=== WHAT THE TASK REQUIRES ===
Your copy should match the records exactly, apart from the pictures, which stay out.

=== INPUT FOR THIS TASK ===
--------

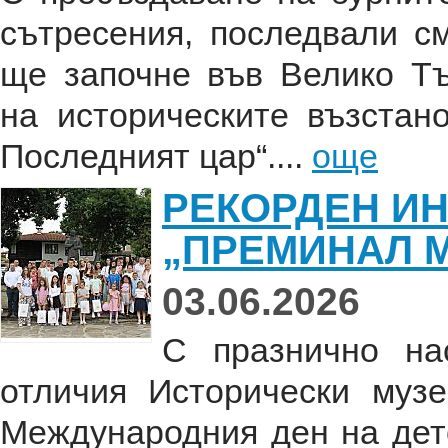
сътресения, последвали с
ще започне във Велико Т
на историческите възстан
Последният цар“....
още
РЕКОРДЕН ИН
„ПРЕМИНАЛ М
03.06.2026
С празнично на
отличия Исторически муз
Международния ден на дете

--------

=== ANSWER TO THE PROBLEM ===
сътресения, последвали с
ще започне във Велико Т
на историческите възстан
Последният цар“....
още
РЕКОРДЕН ИН
„ПРЕМИНАЛ М
03.06.2026
С празнично на
отличия Исторически муз
Международния ден на дете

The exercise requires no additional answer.